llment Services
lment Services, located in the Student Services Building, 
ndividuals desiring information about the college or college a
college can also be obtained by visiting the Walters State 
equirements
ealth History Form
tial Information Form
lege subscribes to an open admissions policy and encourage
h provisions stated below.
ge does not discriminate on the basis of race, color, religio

* * *

§ PROBLEM REQUIREMENTS
Your answer should be a single number: how many lines of the material contain the word "Services".

§ TASK RESULT
2